Netflix has acquired the international distribution rights to the animated movie The Summit of the Gods, based on the late Jiro Taniguchi's manga adaptation of the novel by Baka Yumemakura.
This French/Luxembourgian 2D-animated film, directed by Patrick Imbert (director of two segments of The Big Bad Fox And Other Tales, animation director for the Oscar-nominated Ernest and Celestine) and written by Magali Pouzol, Imbert and Jean-Charles Ostorero, will be available to stream in all territories except for France, Benelux, China, Japan and Korea on November 30. In advance of the streaming release, Netflix will give The Summit of the Gods a limited theatrical release in the United States starting November 24, followed shortly thereafter by a United Kingdom release on November 26.

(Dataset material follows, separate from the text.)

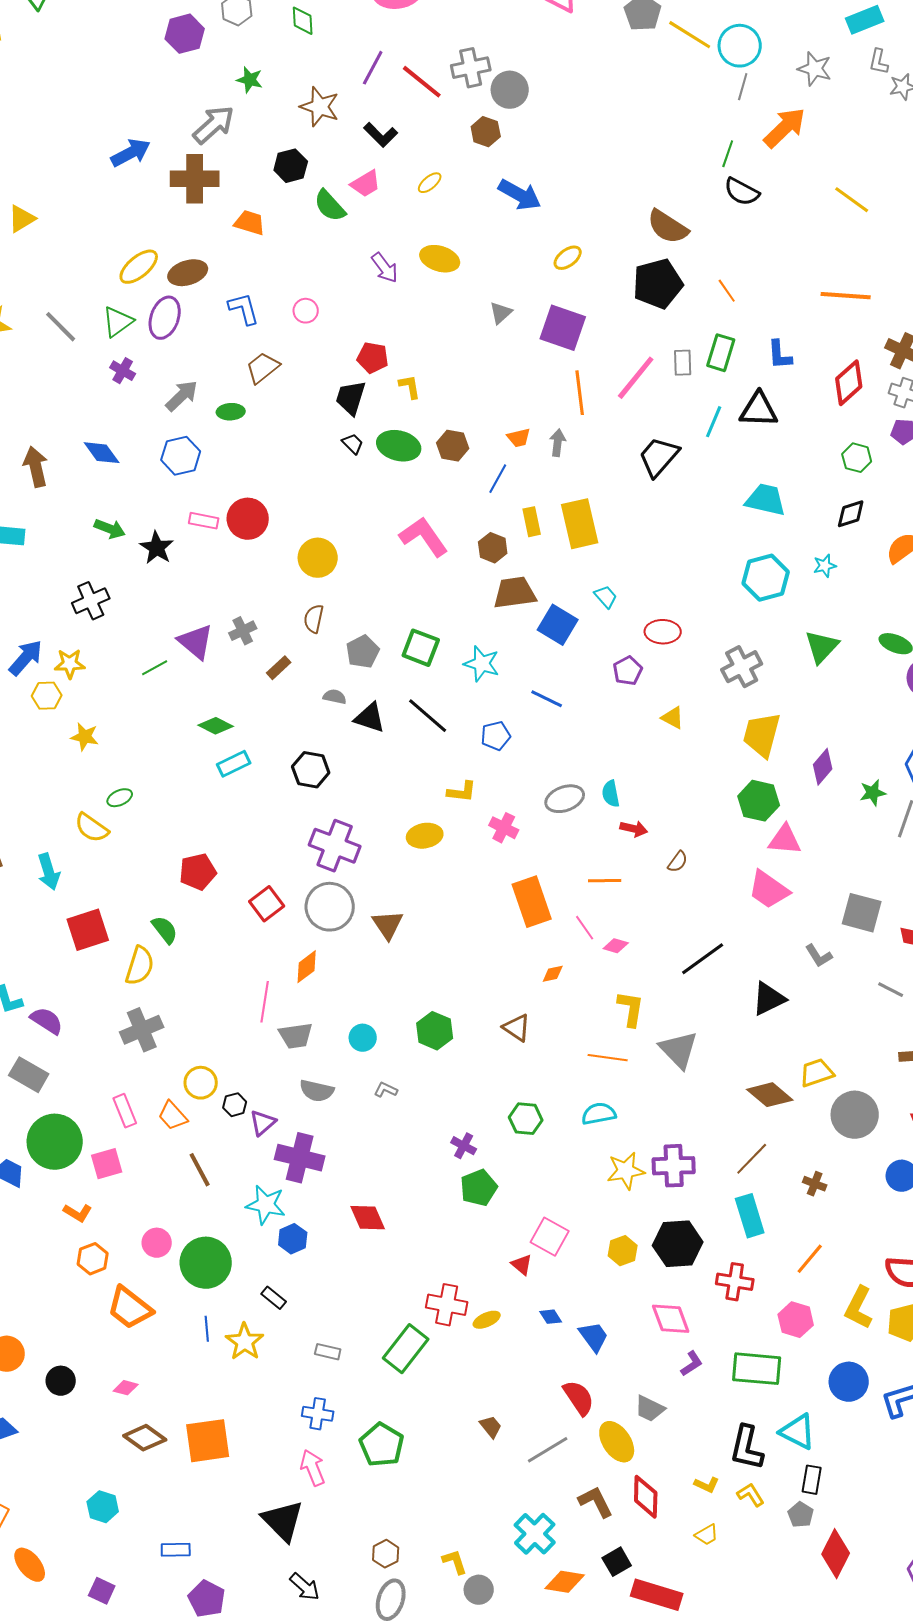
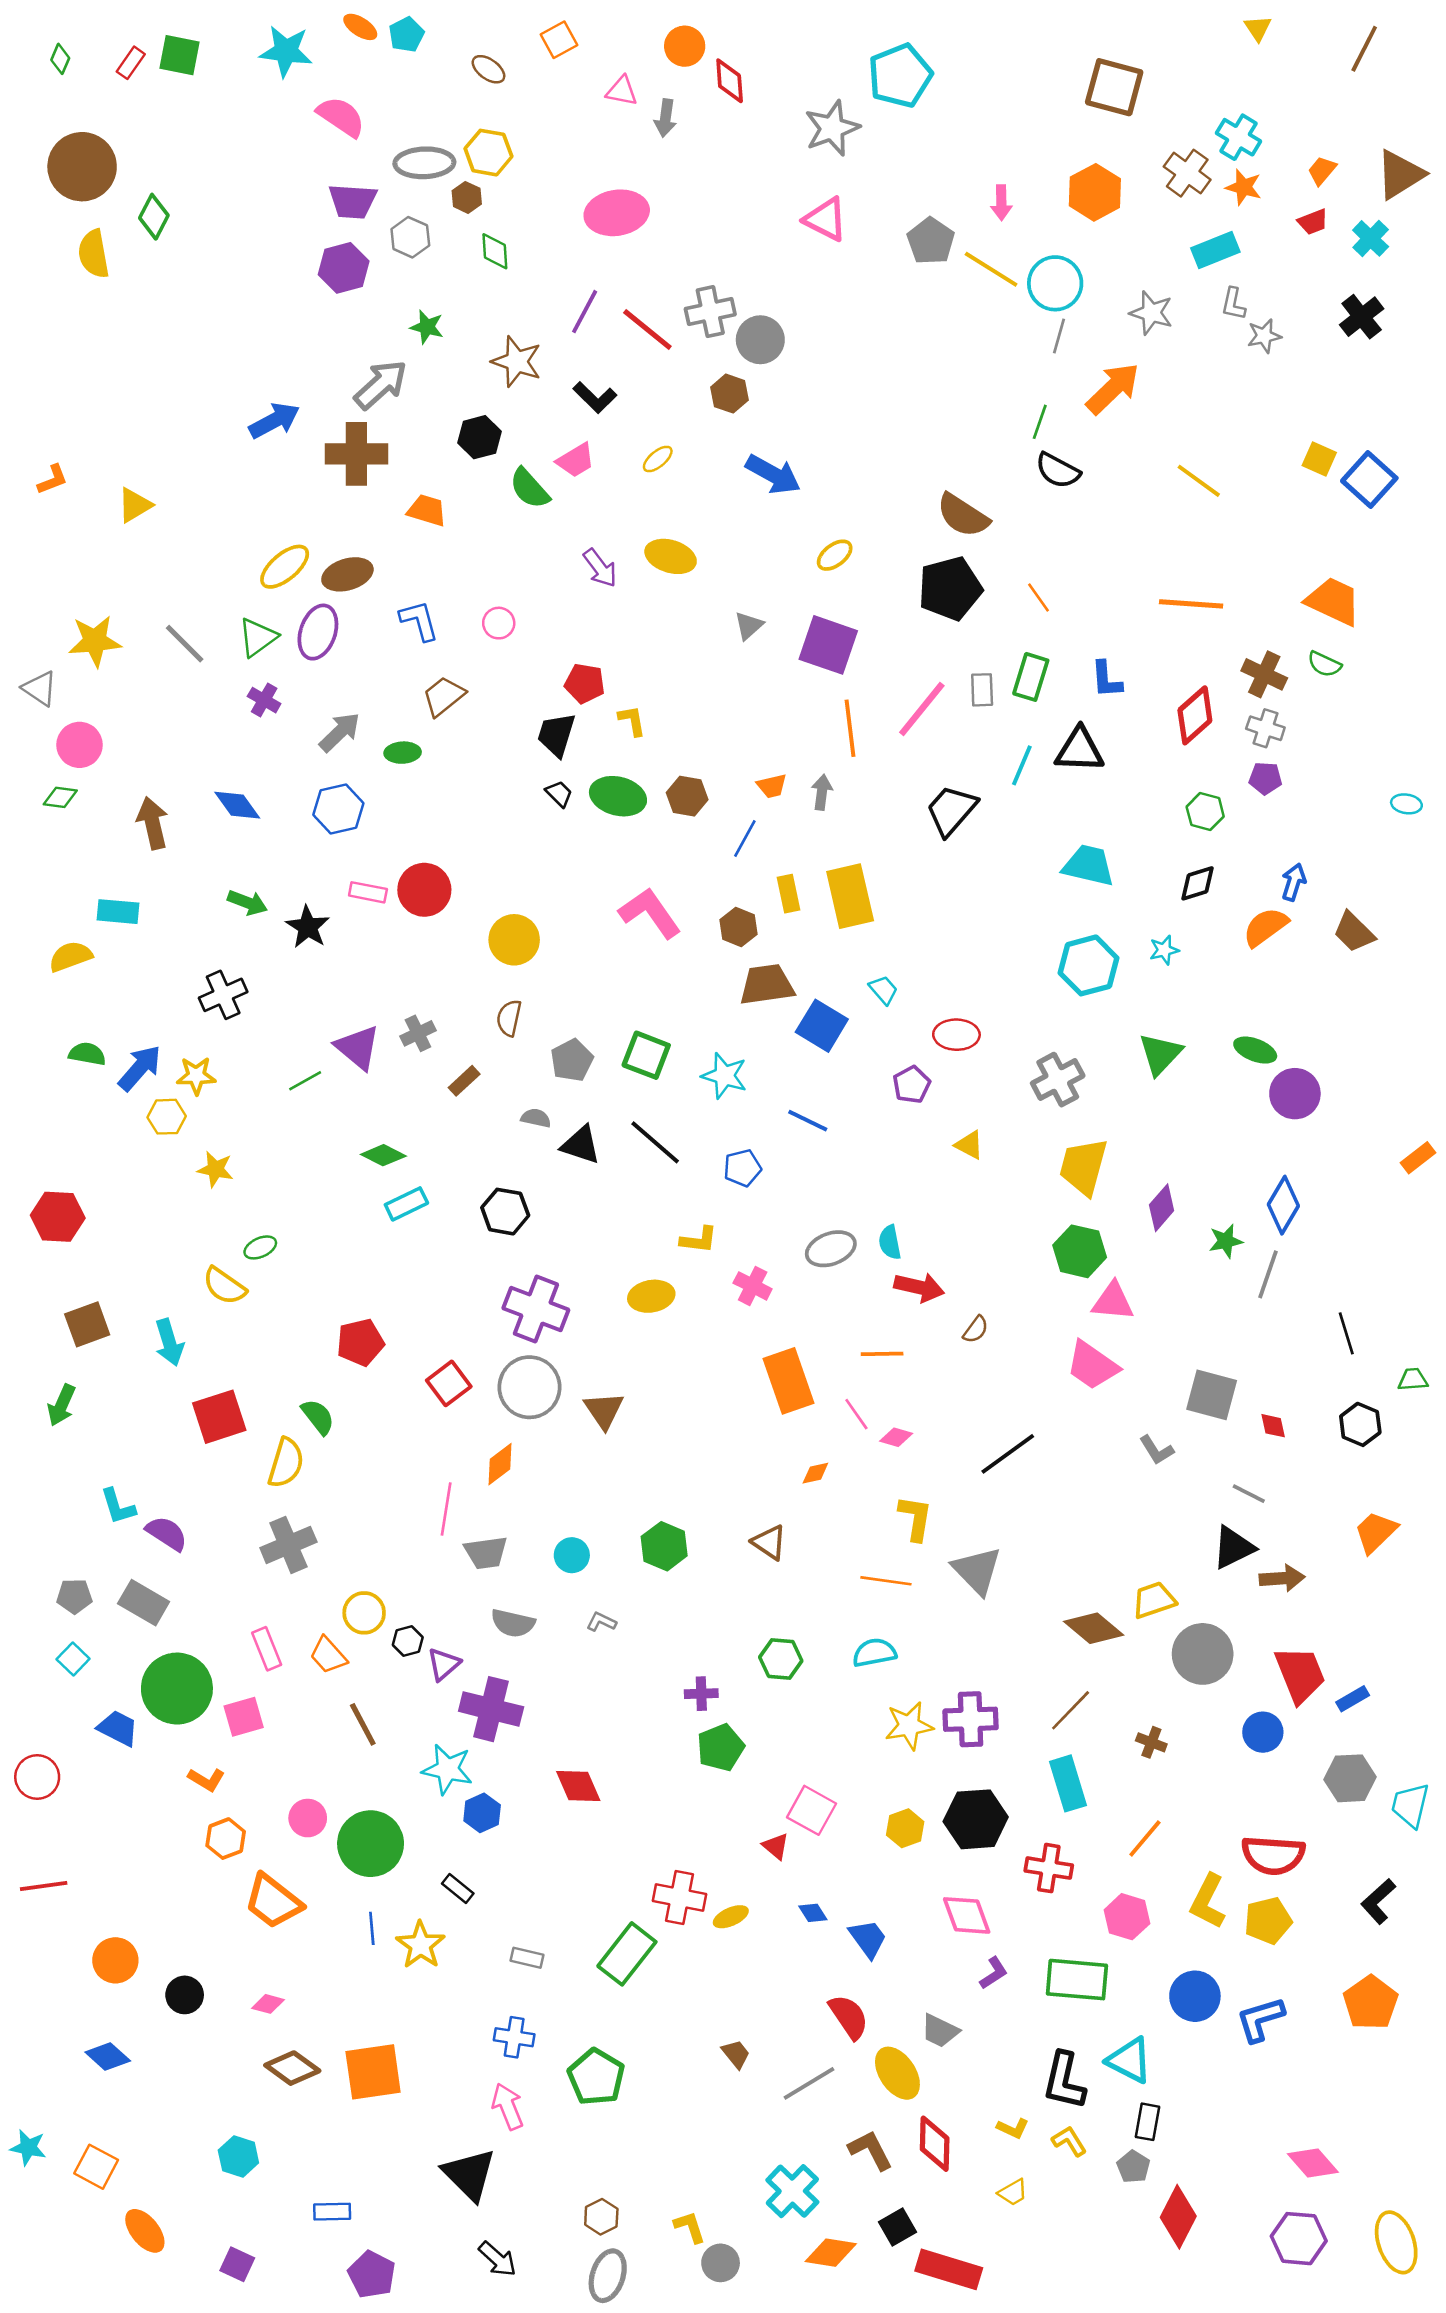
red arrow: (634, 829) -> (919, 1287), size x1.4
black triangle: (769, 999) -> (1233, 1547), moved
purple cross: (464, 1146) -> (701, 1694), turned -30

The Summit of the Gods tells the story of a Japanese reporter living in Kathmandu named Fukamachi, who discovers a camera supposedly belonging to George Mallory and Andrew Irvine, who died climbing Mount Everest on June 8, 1924. This discovery leads Fukumachi to enter the obsessive and dangerous world of mountain climbers. Yumemakura's novel was published in 1998, with Taniguchi's five-volume manga adaptation serialized in Business Jump from 2000 to 2003. A Japanese live-action film adaptation titled Everest: The Summit of the Gods was released in 2016, a year before Jiro Taniguchi's death.

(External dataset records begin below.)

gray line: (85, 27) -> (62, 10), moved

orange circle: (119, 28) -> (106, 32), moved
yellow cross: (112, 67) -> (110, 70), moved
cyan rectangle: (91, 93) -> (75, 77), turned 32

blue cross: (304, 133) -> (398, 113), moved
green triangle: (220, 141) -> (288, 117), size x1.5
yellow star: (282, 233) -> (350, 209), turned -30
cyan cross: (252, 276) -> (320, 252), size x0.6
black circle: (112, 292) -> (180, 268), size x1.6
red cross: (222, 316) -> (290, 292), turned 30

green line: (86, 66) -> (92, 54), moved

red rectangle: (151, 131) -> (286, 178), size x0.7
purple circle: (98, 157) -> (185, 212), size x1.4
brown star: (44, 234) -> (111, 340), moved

Taniguchi drew inspiration from French comics in his manga art and he was, in turn, celebrated in France, being knighted a Chevalier of the Ordre des Arts et des Lettres in 2011 and commissioned to write a manga for the Louvre, Guardians of the Louvre, in 2014. In a Work in Progress presentation for The Summit of the Gods film at the 2020 Annecy International Animation Film Festival, Imbert and his animation team paid tribute to Taniguchi and discussed the influence of other Japanese anime and manga artists on the film adaptation's style, including Satoshi Kon.
The Summit of the Gods had its world premiere in the Cinema de la Plage section at the 2021 Cannes Film Festival, where it received positive reviews; Alex Billington of FirstShowing.net declared it "an instant personal favorite" and "one of the best mountain climbing movies I have ever seen." The movie will be released theatrically in France on September 22. With Netflix giving the movie its international release in the midst of awards season, it seems likely The Summit of the Gods could be making a serious push for the Best Animated Feature Oscar.